Und Kevin ist nicht angekommen.
Wenn Sheriff Gunderson schon recht unverschämt gewesen war mit seinen Andeutungen, wie würde er sich jetzt erst verhalten?
»Mami, du tust mir weh«, protestierte Beth.
»Entschuldige, Liebes, ich wollte deine Hand nicht so fest drücken.«
Sie mußte hier weg. Nein, das war unmöglich. Sie konnte nicht gehen, ehe sie wußte, was mit Kevin geschehen war.
Und das war nicht alles. In ihrem Schoß trug sie den Beginn eines menschlichen Wesens, das ein Krueger der fünften Generation werden würde, das hierhergehörte, dem dieses Land einmal zufallen würde.
Wenn Jenny später an diesen Abend des siebten April zurückdachte, dann betrachtete sie ihn als die letzten ruhigen Stunden ihres Lebens. Erich war nicht zu Hause, als sie und die Mädchen zurückkamen.
Gott sei Dank, dachte sie. Jetzt sehe ich wenigstens ein bißchen klarer. Sobald er kommt, werde ich ihm sagen, was Maude mir erzählt hat.

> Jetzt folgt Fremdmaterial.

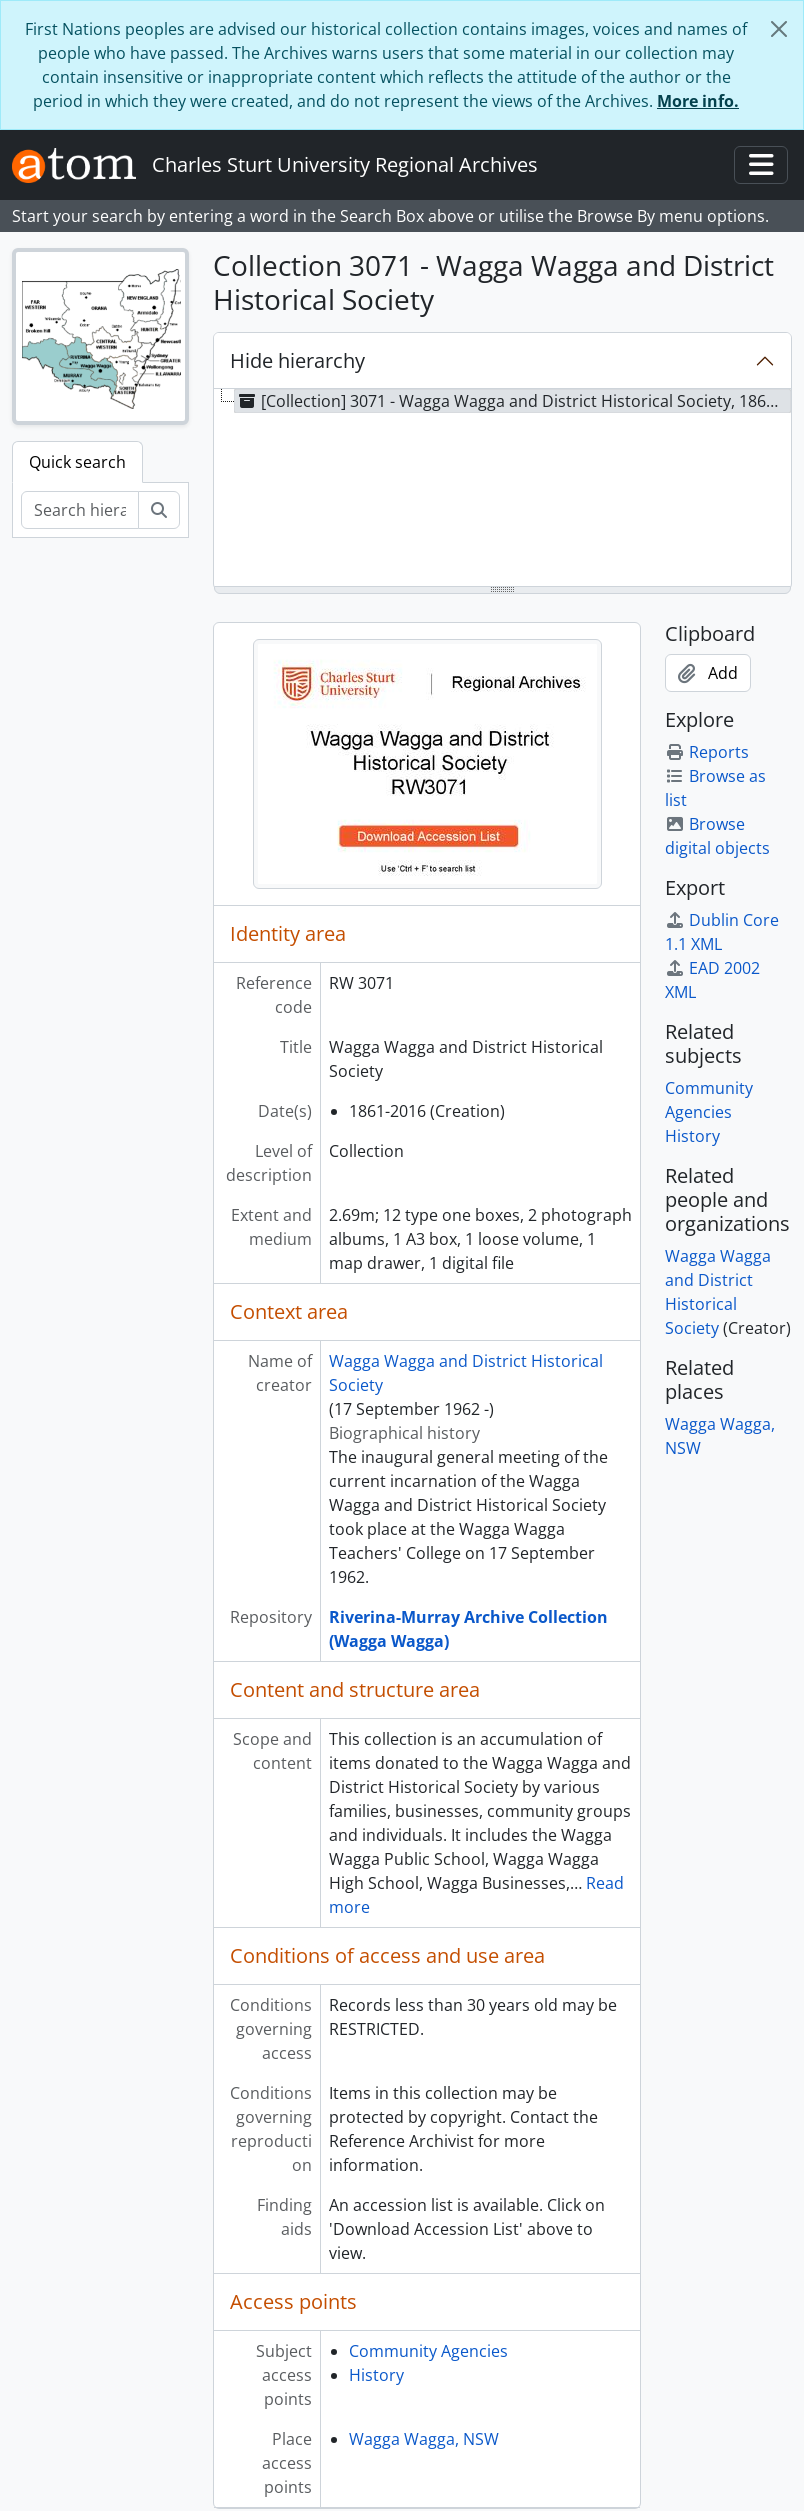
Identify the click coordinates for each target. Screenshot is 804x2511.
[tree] (502, 489)
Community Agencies (428, 2351)
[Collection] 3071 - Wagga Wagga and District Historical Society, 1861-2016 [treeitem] (513, 401)
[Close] (779, 29)
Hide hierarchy (297, 360)
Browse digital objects (717, 836)
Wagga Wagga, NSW (424, 2439)
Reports (707, 752)
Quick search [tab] (77, 462)
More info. (698, 101)
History (376, 2375)
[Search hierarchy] (80, 510)
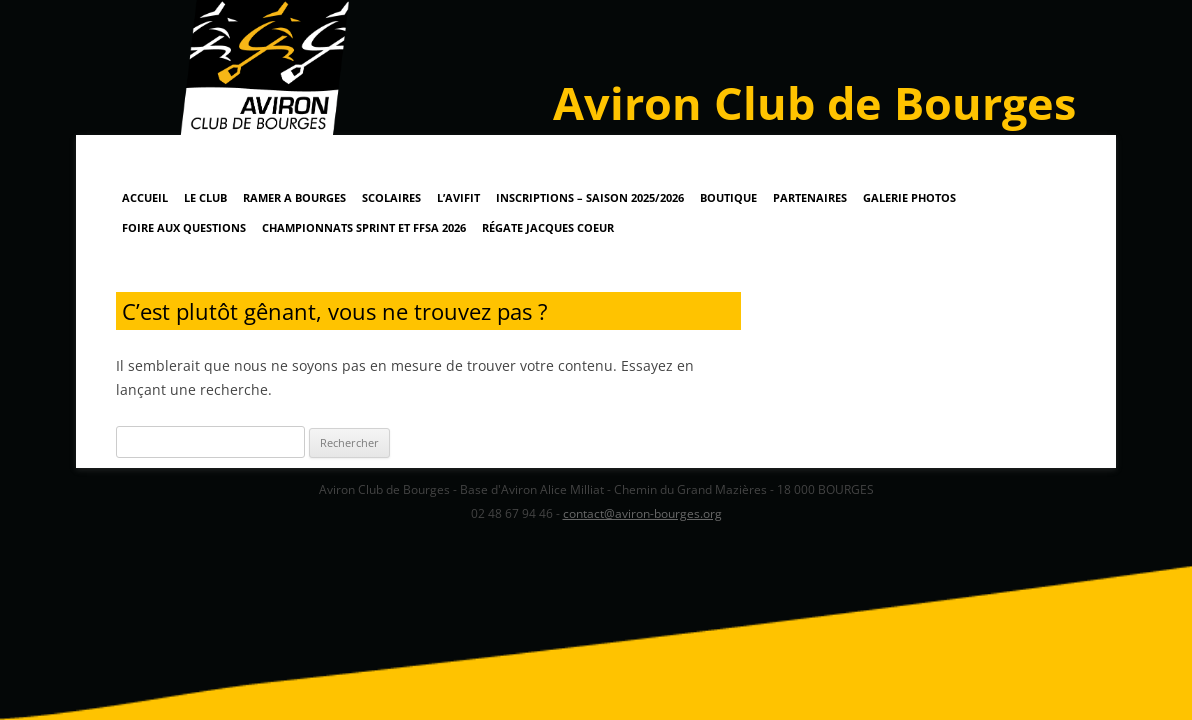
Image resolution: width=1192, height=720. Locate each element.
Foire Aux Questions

Wahrscheinlich hatte Maude den Sheriff bereits angerufen. Ob er schon heute abend herkommen würde?
Aus irgendeinem Grund glaubte sie es nicht. Sie fragte sich immer wieder, warum Kevin den Leuten gesagt hatte, sie hätte ihn angerufen und eingeladen. Was war mit ihm passiert?
»Was möchten die jungen Damen zum Essen haben?«
fragte sie.
»Frankfurter«, sagte Beth sehr entschieden.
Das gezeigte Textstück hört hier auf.